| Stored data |
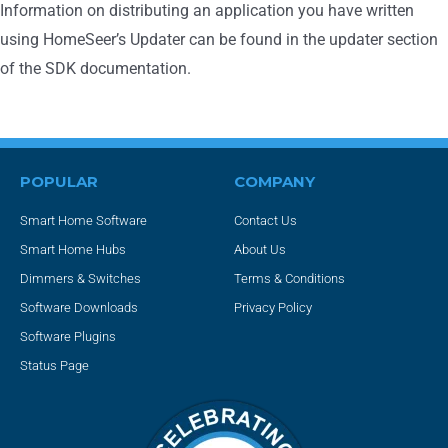
Information on distributing an application you have written
using HomeSeer’s Updater can be found in the updater section
of the SDK documentation.
POPULAR
COMPANY
Smart Home Software
Contact Us
Smart Home Hubs
About Us
Dimmers & Switches
Terms & Conditions
Software Downloads
Privacy Policy
Software Plugins
Status Page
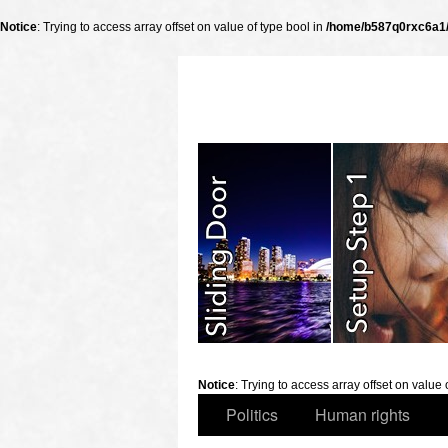
Notice
: Trying to access array offset on value of type bool in
/home/b587q0rxc6a1/p
slidingdoor
Notice
: Trying to access array offset on value 
Politics
Human rights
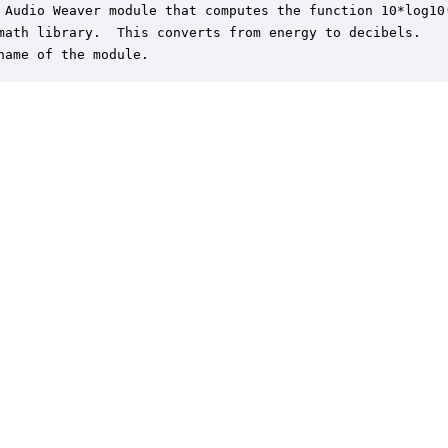
 Audio Weaver module that computes the function 10*log10(
math library.  This converts from energy to decibels.

name of the module.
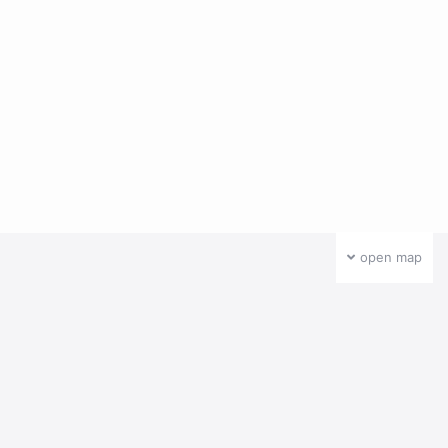
open map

| Your goal |
Set down every record above exactly as it stands, but skip the pictures.

| Exercise solution |
Information on distributing an application you have written
using HomeSeer’s Updater can be found in the updater section
of the SDK documentation.
POPULAR
COMPANY
Smart Home Software
Contact Us
Smart Home Hubs
About Us
Dimmers & Switches
Terms & Conditions
Software Downloads
Privacy Policy
Software Plugins
Status Page
Notice
: Trying to access array offset on value of type bool in
/home/b587q0rxc6a1/p
slidingdoor
Notice
: Trying to access array offset on value 
Politics
Human rights
 Audio Weaver module that computes the function 10*log10(
math library.  This converts from energy to decibels.

name of the module.
open map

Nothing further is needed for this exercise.